Die Wiederauferstehung des RekordmeistersWährend eines Jahrzehnts nur ein Lichtblick – und jetzt das
Elf Jahre lang bewegten sich die Handballer von GC Amicitia Zürich in dem Bereich, aus dem Mannschaften absteigen. Jetzt sind sie Zweite. Wie kann das sein?
Was ist passiert, Herr Präsident? «Petr Hrachovec», antwortet Philip Hohl. «Der Trainer macht einen grossen Teil aus.» Nach einem düsteren Jahrzehnt mischen die Handballer von GC Amicitia Zürich erstmals wieder an der Spitze der Schweizer Liga mit.
Im Januar 2021 hatte Hrachovec den Tabellenletzten übernommen. Der Abstieg wurde abgewendet, was keine Selbstverständlichkeit war. «Er weiss, wie man das Potenzial der Spieler ausschöpft», sagt Hohl über den 48-Jährigen. «Ich stehe für Disziplin, Präzision, Sorgfältigkeit, Details und Tempospiel», erklärt der Tscheche. Er coacht impulsiv: «Es ist, wie wenn ich selbst spielen würde. Eigentlich bin ich sonst ja eher der ruhige Typ.»

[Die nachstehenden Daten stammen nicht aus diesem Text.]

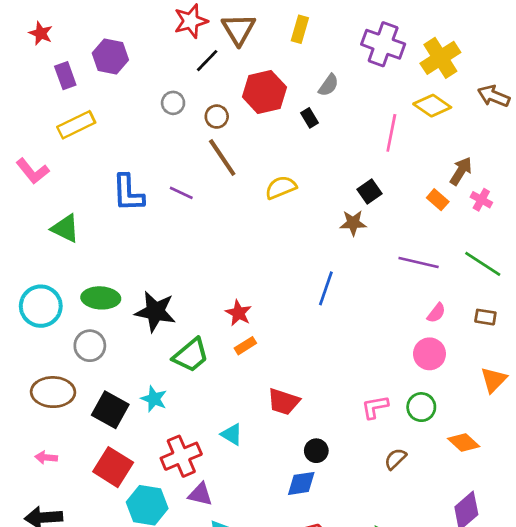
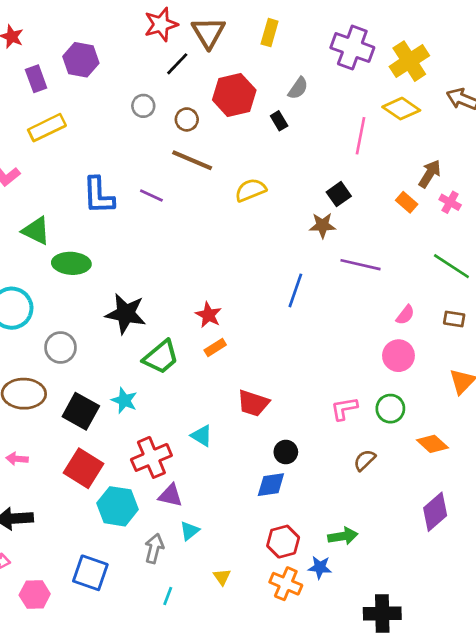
brown line: (222, 157) -> (192, 160), turned -33
purple line: (419, 262) -> (360, 265), moved
green ellipse: (101, 298) -> (71, 263), moved

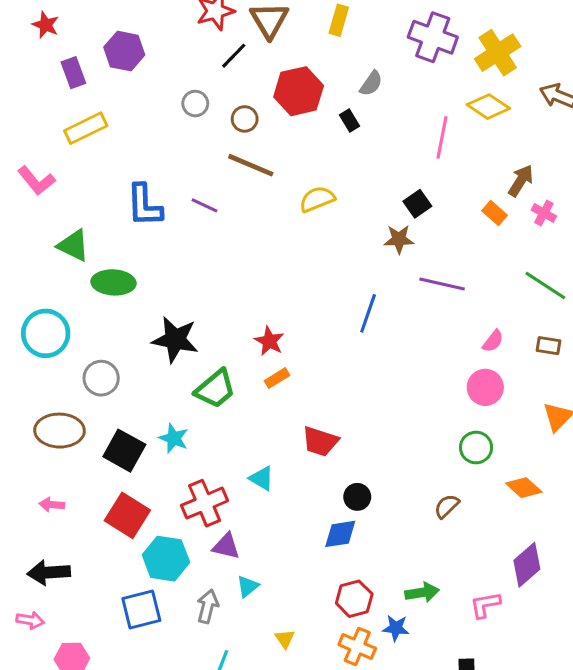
pink L-shape: (344, 409) -> (485, 605), moved
blue square: (90, 573) -> (141, 609), moved, turned -33

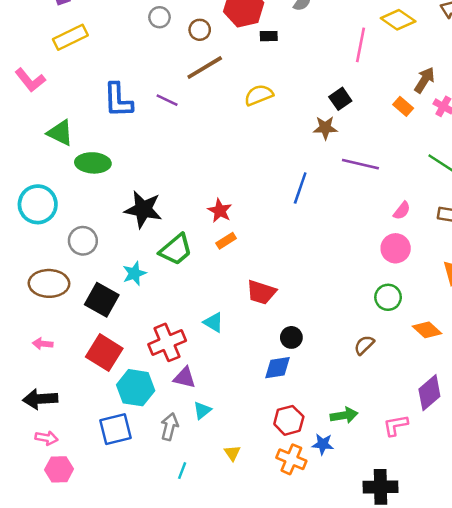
black rectangle: (350, 120) -> (269, 36), moved, turned -60
brown line: (251, 165) -> (205, 67), turned -54
cyan star: (174, 438) -> (134, 273), moved, turned 30
pink arrow: (30, 620) -> (46, 438), moved

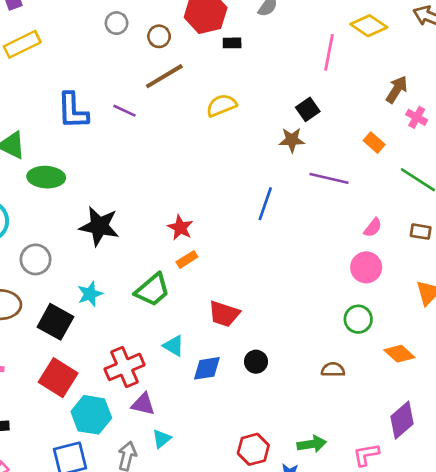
orange rectangle: (403, 106) -> (374, 143), moved
green trapezoid: (176, 250) -> (152, 290), moved
brown semicircle: (364, 345) -> (333, 370), turned 45
blue diamond: (278, 368) -> (207, 368), moved

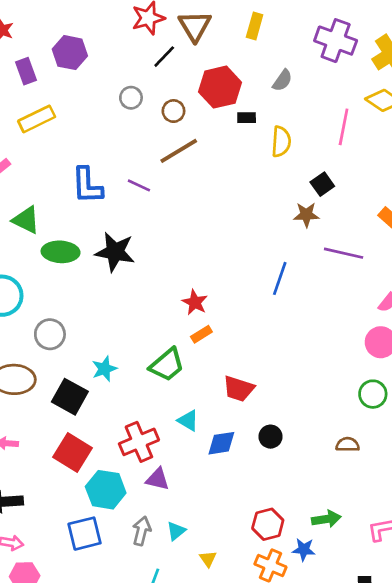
yellow semicircle: (221, 105) -> (281, 142), moved, turned 116
black star: (99, 226) -> (115, 252), moved
cyan triangle: (162, 439) -> (176, 531), moved

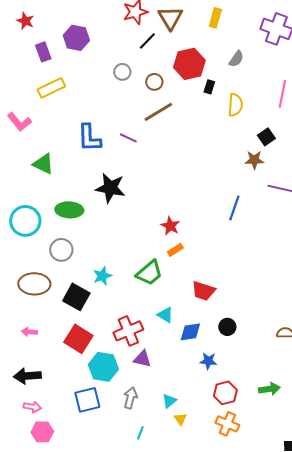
black rectangle: (247, 118) -> (209, 87), turned -72
green ellipse: (61, 252) -> (69, 210), moved
cyan triangle: (176, 531) -> (169, 401), moved
blue star: (304, 550) -> (208, 361), moved

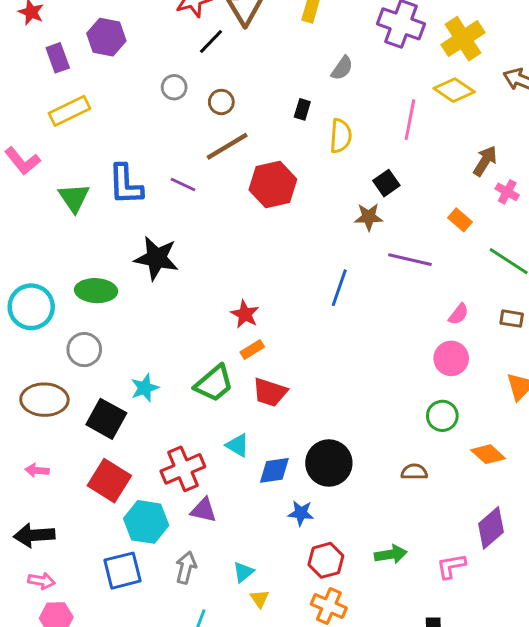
red hexagon: (189, 64) -> (273, 185), moved
green triangle: (43, 164) -> (74, 198), moved, turned 30
red trapezoid: (203, 291) -> (270, 392), moved
black circle: (227, 327) -> (329, 463), size x1.8

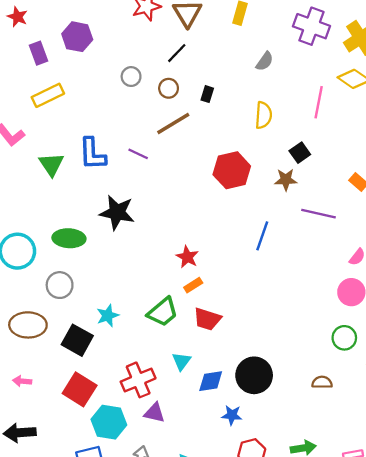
black line: (211, 42) -> (177, 53), moved
black rectangle: (302, 109) -> (207, 94), moved
red hexagon: (273, 185) -> (232, 170), moved
cyan triangle: (237, 445) -> (181, 361), turned 36

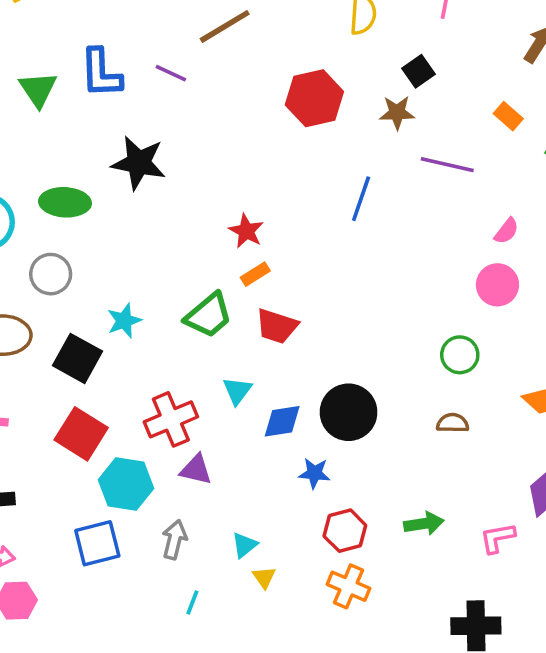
green circle: (344, 338) -> (460, 355), moved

Mit dem neuen Trainer stiess auch Sportchef Gabor Vass zu den Zürchern, gemäss Hohl ist der Ungar der zweite Grund für den Aufschwung. Sie stellten eine massiv veränderte Mannschaft zusammen, wobei Hrachovec viel Einfluss nahm. «Jetzt haben wir ein gutes, homogenes Team», nennt Hohl den dritten Grund, «darauf bauen wir auf.» Die vielen Neuen bewährten sich. Und dabei hat der Beste noch nicht einmal gespielt: Gabor Csaszar (37), bei den Kadetten Schaffhausen jahrelang der dominierende Spieler der Liga, liess einen Knorpelschaden im Knie operieren. Der Ungar dürfte ab Februar einsatzfähig sein.
Die neue Erfahrung
26 Meistertitel vereinen die Grasshoppers und Amicitia Zürich, seit 2009 aber gabs nichts mehr zu feiern. 2010 wurde die neue Spielgemeinschaft noch Zweite, dann gings finanziell und sportlich definitiv bergab. Das düstere Jahrzehnt des Rekordmeisters begann: Ein 6. Platz 2015 war der einzige vage Lichtblick, ansonsten bliebs in der Zehnerliga bei Rängen zwischen 7 und 10. Dreimal spielte man im Playout erfolgreich gegen den Abstieg, zuletzt auch im Frühling 2021 unter Hrachovec.
«Das war nicht das schönste Erlebnis, eine riesige Herausforderung», sagt der Tscheche zum Playout gegen Endingen, das 3:0 endete. Der Abstiegskampf war für ihn eine neue Erfahrung, bisher hatte er nur mit Mannschaften gearbeitet, die sich am anderen Ende der Tabelle aufhalten: ab 2008 zweimal für die Kadetten, drei Saisons an der Seite von Adrian Brüngger bei Pfadi Winterthur und zwei Jahre in Österreich beim HC Hard. Die Trainerbilanz des rechten Flügels, der einst auch bei den Rhein-Neckar Löwen in der Bundesliga spielte, ist beachtlich: viermal Meister mit Schaffhausen, einmal mit Hard, immerhin Cupsieger mit Pfadi.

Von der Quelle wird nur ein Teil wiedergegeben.